Reproduce the entries exactly, but keep the pictures out of the copy.
+ + +
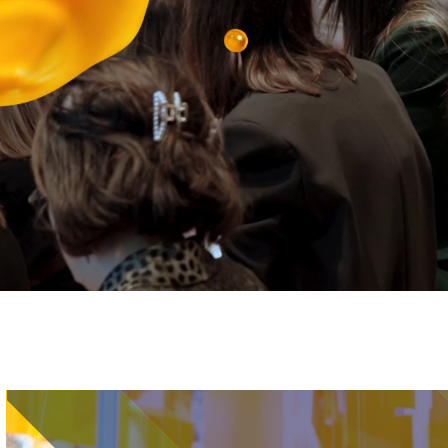
Immagine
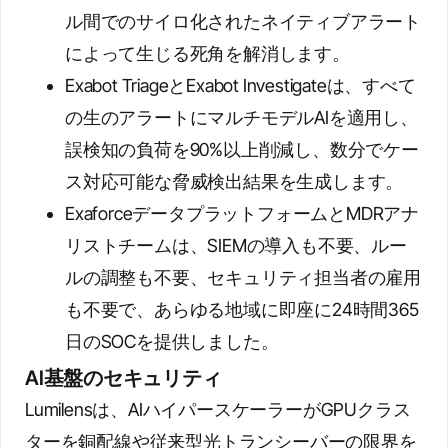
ル間でのサイロ化されたネイティブアラート
によって生じる死角を解消します。
Exabot TriageとExabot Investigateは、すべて
の生のアラートにマルチモデルAIを適用し、
誤検知の負荷を90%以上削減し、数分でケー
ス対応可能な脅威検出結果を生成します。
ExaforceデータプラットフォームとMDRアナ
リストチームは、SIEMの導入も不要、ルー
ルの調整も不要、セキュリティ担当者の雇用
も不要で、あらゆる地域に即座に24時間365
日のSOCを提供しました。
AI基盤のセキュリティ
Lumilensは、AIハイパースケーラーがGPUクラス
ターを銅配線や従来型光トランシーバーの限界を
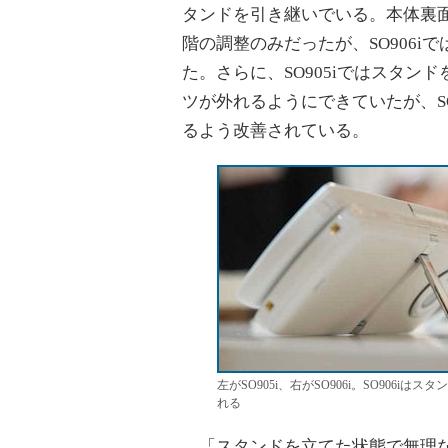
タンドを引き継いでいる。本体裏面に
階の調整のみだったが、SO906iで
た。さらに、SO905iではスタ
ツが外れるようにできていたが、S
るよう改善されている。
左がSO905i、右がSO906i。SO90
れる
「スタンドを立てた状態で無理な力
+ + +
Response to the task —
Immagine
ル間でのサイロ化されたネイティブアラート
によって生じる死角を解消します。
Exabot TriageとExabot Investigateは、すべて
の生のアラートにマルチモデルAIを適用し、
誤検知の負荷を90%以上削減し、数分でケー
ス対応可能な脅威検出結果を生成します。
ExaforceデータプラットフォームとMDRアナ
リストチームは、SIEMの導入も不要、ルー
ルの調整も不要、セキュリティ担当者の雇用
も不要で、あらゆる地域に即座に24時間365
日のSOCを提供しました。
AI基盤のセキュリティ
Lumilensは、AIハイパースケーラーがGPUクラス
ターを銅配線や従来型光トランシーバーの限界を
タンドを引き継いでいる。本体裏面に
階の調整のみだったが、SO906iで
た。さらに、SO905iではスタ
ツが外れるようにできていたが、S
るよう改善されている。
左がSO905i、右がSO906i。SO90
れる
「スタンドを立てた状態で無理な力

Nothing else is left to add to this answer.